Gradé SFL : Maggiore Fulceschini, mes respects mon lieutenant, je vous prie de m'indiquer ce que vous faites dans la zone ?
Réserviste : Mes respects, Maggiore, Sottotenente Lezzini, j'ai une ordonnance des Services Provinciaux, comme quoi les Sénateurs doivent être libérés.
Gradé SFL : Impossible, Sottotenente, nous prenons nos ordres de Cartagina. Qu'en disent vos supérieurs de rang ?
Réserviste : J'ai également une ordonnance des Services Provinciaux, comme quoi la Réserve ne dépend plus des rangs réguliers.
Gradé SFL : Retournez aux casernes, ne suivez que le commandement militaire, les ordres tentant de le contourner sont l'émanation des rebelles. Je devrais vous faire arrêter pour désertion à cette heure.

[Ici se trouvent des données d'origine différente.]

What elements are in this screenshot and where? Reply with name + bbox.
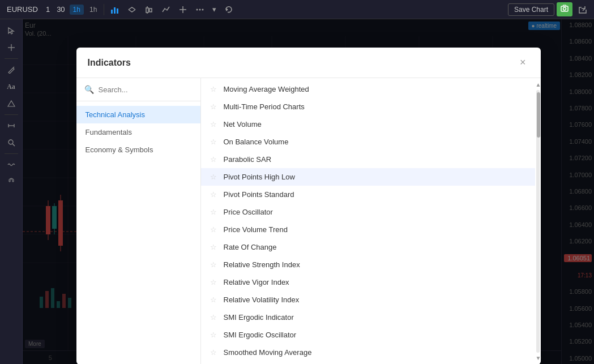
star-icon-3[interactable]: ☆ xyxy=(210,120,217,129)
svg-point-10 xyxy=(199,8,201,10)
tf-1h-btn[interactable]: 1h xyxy=(70,5,84,15)
svg-marker-15 xyxy=(8,28,14,34)
indicator-smi-ergodic-oscillator[interactable]: ☆ SMI Ergodic Oscillator xyxy=(201,326,535,344)
scroll-thumb[interactable] xyxy=(537,92,540,138)
scrollbar-area: ▲ ▼ xyxy=(535,78,541,364)
dropdown-btn[interactable]: ▾ xyxy=(210,3,219,15)
sidebar-tool-crosshair[interactable] xyxy=(3,40,20,55)
line-icon xyxy=(161,5,170,14)
chart-type-btn[interactable] xyxy=(108,3,122,16)
scale-btn[interactable] xyxy=(125,3,139,16)
sidebar-tool-cursor[interactable] xyxy=(3,23,20,38)
star-icon-2[interactable]: ☆ xyxy=(210,102,217,111)
star-icon-1[interactable]: ☆ xyxy=(210,85,217,93)
indicator-rate-of-change[interactable]: ☆ Rate Of Change xyxy=(201,238,535,256)
chart-area[interactable]: Eur Vol. (20... ● realtime xyxy=(23,19,594,364)
search-input[interactable] xyxy=(99,85,193,94)
indicator-label-8: Price Oscillator xyxy=(224,208,273,216)
indicator-relative-volatility[interactable]: ☆ Relative Volatility Index xyxy=(201,291,535,309)
star-icon-14[interactable]: ☆ xyxy=(210,313,217,322)
zoom-icon xyxy=(7,139,15,147)
indicator-multi-time[interactable]: ☆ Multi-Time Period Charts xyxy=(201,98,535,115)
replay-icon xyxy=(224,5,233,14)
search-container: 🔍 xyxy=(76,78,200,101)
sidebar-tool-wave[interactable] xyxy=(3,157,20,173)
svg-point-21 xyxy=(8,140,13,144)
left-sidebar: Aa xyxy=(0,19,23,364)
star-icon-6[interactable]: ☆ xyxy=(210,173,217,181)
star-icon-5[interactable]: ☆ xyxy=(210,155,217,164)
indicator-label-10: Rate Of Change xyxy=(224,243,277,251)
star-icon-9[interactable]: ☆ xyxy=(210,225,217,234)
candle-btn[interactable] xyxy=(142,3,156,16)
pen-icon xyxy=(7,66,15,74)
sidebar-tool-text[interactable]: Aa xyxy=(3,79,20,95)
camera-icon xyxy=(560,4,569,13)
indicator-label-13: Relative Volatility Index xyxy=(224,296,300,304)
indicator-label-4: On Balance Volume xyxy=(224,138,289,146)
magnet-icon xyxy=(7,178,15,186)
indicator-label-5: Parabolic SAR xyxy=(224,155,272,164)
indicator-moving-average-weighted[interactable]: ☆ Moving Average Weighted xyxy=(201,80,535,98)
svg-marker-12 xyxy=(226,8,228,11)
modal-close-button[interactable]: × xyxy=(516,55,529,70)
star-icon-15[interactable]: ☆ xyxy=(210,331,217,339)
num1-label: 1 xyxy=(44,4,52,15)
svg-rect-2 xyxy=(117,8,118,14)
star-icon-11[interactable]: ☆ xyxy=(210,260,217,269)
star-icon-10[interactable]: ☆ xyxy=(210,243,217,251)
search-icon: 🔍 xyxy=(84,85,94,94)
indicator-label-16: Smoothed Moving Average xyxy=(224,348,312,357)
star-icon-16[interactable]: ☆ xyxy=(210,348,217,357)
svg-rect-6 xyxy=(149,8,152,12)
indicator-on-balance-volume[interactable]: ☆ On Balance Volume xyxy=(201,133,535,151)
indicator-price-volume-trend[interactable]: ☆ Price Volume Trend xyxy=(201,221,535,238)
indicator-smoothed-ma[interactable]: ☆ Smoothed Moving Average xyxy=(201,344,535,361)
replay-btn[interactable] xyxy=(221,3,236,16)
sidebar-tool-magnet[interactable] xyxy=(3,174,20,190)
indicator-label-2: Multi-Time Period Charts xyxy=(224,102,305,111)
indicator-rsi[interactable]: ☆ Relative Strength Index xyxy=(201,256,535,273)
indicator-price-oscillator[interactable]: ☆ Price Oscillator xyxy=(201,203,535,221)
main-toolbar: EURUSD 1 30 1h 1h ▾ Save Chart xyxy=(0,0,594,19)
indicators-modal: Indicators × 🔍 Technical Analysis Fundam… xyxy=(76,48,541,364)
star-icon-7[interactable]: ☆ xyxy=(210,190,217,199)
star-icon-12[interactable]: ☆ xyxy=(210,278,217,286)
crosshair-btn[interactable] xyxy=(176,3,190,16)
star-icon-4[interactable]: ☆ xyxy=(210,138,217,146)
category-economy[interactable]: Economy & Symbols xyxy=(76,141,200,159)
modal-left-panel: 🔍 Technical Analysis Fundamentals Econom… xyxy=(76,78,201,364)
scale-icon xyxy=(127,5,136,14)
scroll-track[interactable] xyxy=(536,90,540,353)
screenshot-button[interactable] xyxy=(557,2,572,16)
sidebar-tool-zoom[interactable] xyxy=(3,135,20,151)
indicator-parabolic-sar[interactable]: ☆ Parabolic SAR xyxy=(201,151,535,168)
share-button[interactable] xyxy=(575,3,591,16)
line-btn[interactable] xyxy=(159,3,173,16)
indicator-smi-ergodic-indicator[interactable]: ☆ SMI Ergodic Indicator xyxy=(201,309,535,326)
indicator-pivot-standard[interactable]: ☆ Pivot Points Standard xyxy=(201,186,535,203)
crosshair-icon xyxy=(178,5,187,14)
save-chart-button[interactable]: Save Chart xyxy=(508,3,554,16)
more-btn[interactable] xyxy=(193,3,207,16)
category-list: Technical Analysis Fundamentals Economy … xyxy=(76,101,200,163)
sidebar-sep3 xyxy=(5,153,18,154)
star-icon-13[interactable]: ☆ xyxy=(210,296,217,304)
indicator-label-12: Relative Vigor Index xyxy=(224,278,289,286)
category-technical[interactable]: Technical Analysis xyxy=(76,106,200,123)
sidebar-tool-pen[interactable] xyxy=(3,62,20,78)
sidebar-tool-measure[interactable] xyxy=(3,118,20,134)
indicator-pivot-high-low[interactable]: ☆ Pivot Points High Low xyxy=(201,168,535,186)
star-icon-8[interactable]: ☆ xyxy=(210,208,217,216)
sidebar-tool-shapes[interactable] xyxy=(3,96,20,112)
indicator-net-volume[interactable]: ☆ Net Volume xyxy=(201,115,535,133)
indicator-stochastic[interactable]: ☆ Stochastic xyxy=(201,361,535,364)
svg-rect-0 xyxy=(111,10,113,14)
indicator-list[interactable]: ☆ Moving Average Weighted ☆ Multi-Time P… xyxy=(201,78,535,364)
indicator-label-9: Price Volume Trend xyxy=(224,225,288,234)
tf-1h-btn2[interactable]: 1h xyxy=(86,5,100,15)
category-fundamentals[interactable]: Fundamentals xyxy=(76,123,200,141)
scroll-up-btn[interactable]: ▲ xyxy=(536,80,540,89)
scroll-down-btn[interactable]: ▼ xyxy=(536,354,540,362)
indicator-relative-vigor[interactable]: ☆ Relative Vigor Index xyxy=(201,273,535,291)
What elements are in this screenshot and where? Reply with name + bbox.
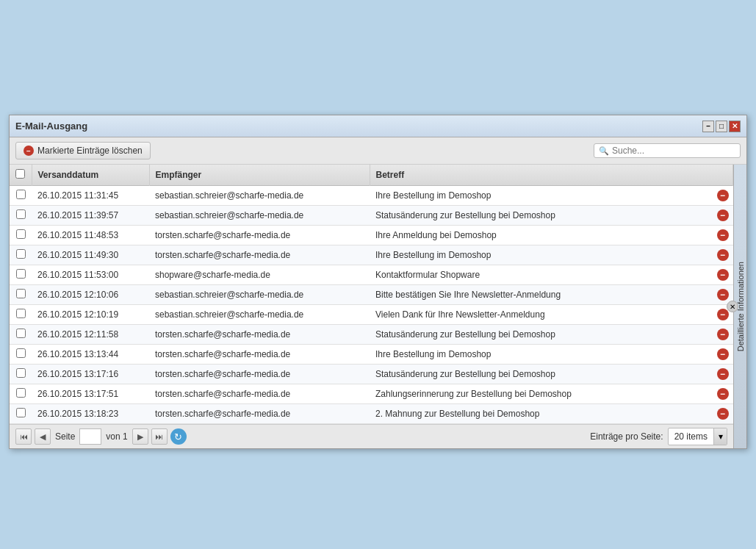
row-checkbox-cell — [10, 384, 32, 404]
row-delete-button[interactable]: − — [717, 408, 729, 420]
row-subject-cell: Ihre Bestellung im Demoshop − — [370, 186, 733, 206]
row-delete-button[interactable]: − — [717, 368, 729, 380]
table-row[interactable]: 26.10.2015 13:17:51 torsten.scharfe@scha… — [10, 384, 733, 404]
row-delete-button[interactable]: − — [717, 190, 729, 201]
date-col-header[interactable]: Versanddatum — [32, 165, 149, 186]
row-checkbox[interactable] — [16, 368, 26, 378]
search-icon: 🔍 — [599, 146, 609, 156]
delete-marked-button[interactable]: − Markierte Einträge löschen — [15, 142, 151, 159]
pagination: ⏮ ◀ Seite 1 von 1 ▶ ⏭ ↻ — [15, 428, 187, 445]
row-delete-button[interactable]: − — [717, 269, 729, 281]
table-row[interactable]: 26.10.2015 12:11:58 torsten.scharfe@scha… — [10, 325, 733, 345]
row-delete-button[interactable]: − — [717, 209, 729, 221]
table-row[interactable]: 26.10.2015 13:17:16 torsten.scharfe@scha… — [10, 365, 733, 384]
table-row[interactable]: 26.10.2015 11:31:45 sebastian.schreier@s… — [10, 186, 733, 206]
right-panel-label: Detaillierte Informationen — [735, 256, 746, 357]
row-checkbox-cell — [10, 186, 32, 206]
table-row[interactable]: 26.10.2015 12:10:19 sebastian.schreier@s… — [10, 305, 733, 325]
table-row[interactable]: 26.10.2015 13:13:44 torsten.scharfe@scha… — [10, 345, 733, 365]
row-subject: Statusänderung zur Bestellung bei Demosh… — [375, 369, 727, 379]
row-checkbox[interactable] — [16, 408, 26, 417]
row-recipient: shopware@scharfe-media.de — [149, 265, 370, 285]
row-delete-button[interactable]: − — [717, 289, 729, 301]
delete-btn-label: Markierte Einträge löschen — [37, 146, 143, 156]
row-subject-cell: Kontaktformular Shopware − — [370, 265, 733, 285]
row-checkbox-cell — [10, 345, 32, 365]
row-date: 26.10.2015 13:17:16 — [32, 365, 149, 384]
row-checkbox[interactable] — [16, 289, 26, 298]
row-delete-button[interactable]: − — [717, 388, 729, 400]
row-subject-cell: Statusänderung zur Bestellung bei Demosh… — [370, 206, 733, 226]
row-checkbox[interactable] — [16, 309, 26, 318]
delete-icon: − — [24, 146, 34, 156]
row-delete-button[interactable]: − — [717, 309, 729, 320]
row-checkbox[interactable] — [16, 388, 26, 398]
row-checkbox[interactable] — [16, 190, 26, 199]
row-checkbox[interactable] — [16, 269, 26, 279]
row-checkbox[interactable] — [16, 249, 26, 259]
status-bar: ⏮ ◀ Seite 1 von 1 ▶ ⏭ ↻ Einträge pro Sei… — [10, 424, 733, 448]
row-checkbox[interactable] — [16, 229, 26, 239]
row-subject: Ihre Bestellung im Demoshop — [375, 349, 727, 359]
last-page-button[interactable]: ⏭ — [151, 428, 168, 445]
first-page-button[interactable]: ⏮ — [15, 428, 32, 445]
row-delete-button[interactable]: − — [717, 249, 729, 261]
row-delete-button[interactable]: − — [717, 229, 729, 241]
row-subject: Ihre Bestellung im Demoshop — [375, 190, 727, 201]
table-row[interactable]: 26.10.2015 11:48:53 torsten.scharfe@scha… — [10, 226, 733, 245]
of-label: von 1 — [106, 431, 127, 442]
row-recipient: torsten.scharfe@scharfe-media.de — [149, 325, 370, 345]
items-per-page-value: 20 items — [669, 431, 713, 442]
refresh-button[interactable]: ↻ — [170, 428, 187, 445]
right-panel[interactable]: ✕ Detaillierte Informationen — [733, 165, 746, 448]
row-date: 26.10.2015 13:17:51 — [32, 384, 149, 404]
row-subject-cell: Vielen Dank für Ihre Newsletter-Anmeldun… — [370, 305, 733, 325]
checkbox-col-header[interactable] — [10, 165, 32, 186]
title-bar: E-Mail-Ausgang – □ ✕ — [10, 115, 746, 137]
row-checkbox-cell — [10, 226, 32, 245]
row-date: 26.10.2015 12:10:19 — [32, 305, 149, 325]
table-row[interactable]: 26.10.2015 11:49:30 torsten.scharfe@scha… — [10, 245, 733, 265]
row-subject: Ihre Bestellung im Demoshop — [375, 250, 727, 260]
row-date: 26.10.2015 11:53:00 — [32, 265, 149, 285]
subject-col-header[interactable]: Betreff — [370, 165, 733, 186]
row-checkbox-cell — [10, 245, 32, 265]
row-checkbox[interactable] — [16, 348, 26, 358]
row-subject: Statusänderung zur Bestellung bei Demosh… — [375, 210, 727, 220]
table-row[interactable]: 26.10.2015 12:10:06 sebastian.schreier@s… — [10, 285, 733, 305]
close-button[interactable]: ✕ — [729, 121, 741, 132]
search-input[interactable] — [612, 146, 735, 156]
row-subject: Statusänderung zur Bestellung bei Demosh… — [375, 329, 727, 340]
maximize-button[interactable]: □ — [716, 121, 727, 132]
select-all-checkbox[interactable] — [15, 169, 25, 179]
row-delete-button[interactable]: − — [717, 348, 729, 360]
page-label: Seite — [55, 431, 75, 442]
row-checkbox[interactable] — [16, 329, 26, 338]
items-per-page-dropdown[interactable]: ▾ — [713, 428, 727, 445]
current-page-input[interactable]: 1 — [79, 428, 101, 445]
per-page-label: Einträge pro Seite: — [590, 431, 663, 442]
row-checkbox-cell — [10, 365, 32, 384]
email-outbox-window: E-Mail-Ausgang – □ ✕ − Markierte Einträg… — [9, 115, 747, 449]
table-row[interactable]: 26.10.2015 11:53:00 shopware@scharfe-med… — [10, 265, 733, 285]
row-delete-button[interactable]: − — [717, 329, 729, 340]
row-recipient: sebastian.schreier@scharfe-media.de — [149, 206, 370, 226]
row-subject: Zahlungserinnerung zur Bestellung bei De… — [375, 389, 727, 399]
row-checkbox[interactable] — [16, 209, 26, 219]
row-checkbox-cell — [10, 325, 32, 345]
search-box: 🔍 — [594, 143, 741, 158]
table-row[interactable]: 26.10.2015 11:39:57 sebastian.schreier@s… — [10, 206, 733, 226]
next-page-button[interactable]: ▶ — [132, 428, 148, 445]
row-date: 26.10.2015 11:48:53 — [32, 226, 149, 245]
window-title: E-Mail-Ausgang — [15, 121, 87, 132]
email-table: Versanddatum Empfänger Betreff 26.10.201… — [10, 165, 733, 424]
row-subject-cell: Statusänderung zur Bestellung bei Demosh… — [370, 325, 733, 345]
row-recipient: torsten.scharfe@scharfe-media.de — [149, 245, 370, 265]
row-subject-cell: 2. Mahnung zur Bestellung bei Demoshop − — [370, 404, 733, 424]
row-checkbox-cell — [10, 206, 32, 226]
minimize-button[interactable]: – — [702, 121, 714, 132]
table-row[interactable]: 26.10.2015 13:18:23 torsten.scharfe@scha… — [10, 404, 733, 424]
prev-page-button[interactable]: ◀ — [35, 428, 51, 445]
items-per-page-wrapper[interactable]: 20 items ▾ — [668, 428, 727, 445]
recipient-col-header[interactable]: Empfänger — [149, 165, 370, 186]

Le lieutenant de réserve replie son papier, l'air déçu et préoccupé.
Gradé SFL : Retournez à votre caserne d'affectation avec ces hommes, ne répondez plus aux ordres civils, ce n'en sont pas. Le rang vous communiquera toute la marche à suivre.
Réserviste : Bien, mes respects Maggiore, bonne journée.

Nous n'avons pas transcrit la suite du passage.